Krank machen können uns aber auch die Erreger selbst, wenn sie über die Exkremente der Tiere ins Trinkwasser gelangen. Dieses Problem ist allerdings in der Schweiz gelöst: Für die Trinkwasseraufbereitung werden – falls nötig – Desinfektionsprozesse wie die Bestrahlung durch ultraviolettes Licht eingesetzt.

Zunehmend werden Mikroplastikpartikel in unseren Gewässern gefunden. Gemäss einem aktuellen WHO-Bericht gibt es keinen Hinweis darauf, dass Partikel im Trinkwasser gesundheitlich bedenklich sind. Darf man darauf vertrauen?

Es ist nicht zu erwarten, dass Mikroplastik im Grundwasser ein Problem ist. Auch in Oberflächengewässern wie dem Zürichsee konnten nur geringe Konzentrationen von Mikroplastik nachgewiesen werden. Aufgrund des heutigen Wissens ist zu erwarten, dass es in Bezug auf die menschliche Gesundheit kein Problem gibt, aber es braucht mehr wissenschaftliche Daten, um die Konsequenzen von Mikroplastik abschliessend zu beurteilen.

Hersteller teurer Wasserfilter-Apparate versprechen, Wasser von Pestizid-Rückständen oder von Mikroplastik befreien zu können. Lohnt sich die Anschaffung eines solchen Geräts für den privaten Haushalt?

Das macht in Ländern Sinn, in denen die Wasserqualität schlecht ist. In der Schweiz würde ich das nicht empfehlen. Filtersysteme wie die Umkehrosmose entfernen nicht nur Schadstoffe, sondern auch lebenswichtige Mineralstoffe und Spurenelemente aus dem Wasser. Das halte ich für kontraproduktiv.

Wie erfährt der Konsument, wie es um die Qualität des Wassers aus dem heimischen Wasserhahn steht?
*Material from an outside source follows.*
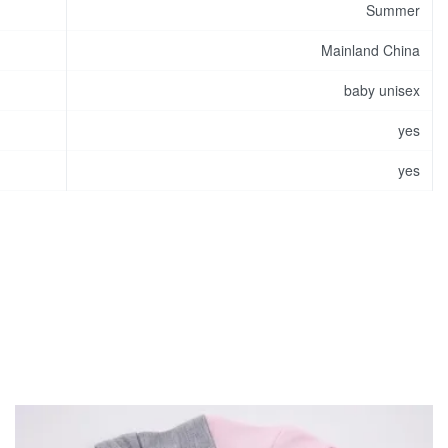
Summer
Mainland China
baby unisex
yes
yes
Normalerweise erhält man einmal im Jahr per Post eine Information über die Wasserqualität seines Wohnorts. Wer sich aktiv informieren möchte, dem empfehle ich die Website des Schweizerischen Vereins des Gas- und Wasserfaches (SVGW). Man kann sich aber auch direkt an die Gemeinde oder Stadt wenden, in der man lebt.

Zur Person:

Prof. Dr. Urs von Gunten ist Experte für Wasserqualität und Wasseraufbereitung. Er ist Träger mehrerer Forschungspreise. An der Eawag, dem Wasserforschungsinstitut des ETH-Bereichs, leitet er die Gruppe Trinkwasserchemie und das Kompetenzzentrum Trinkwasser sowie an der ETH Lausanne (EPFL) das Labor für Wasserqualität und Wasseraufbereitung. Zudem lehrt er an der EPFL als ordentlicher Professor in den Gebieten Umweltchemie und Wasseraufbereitung.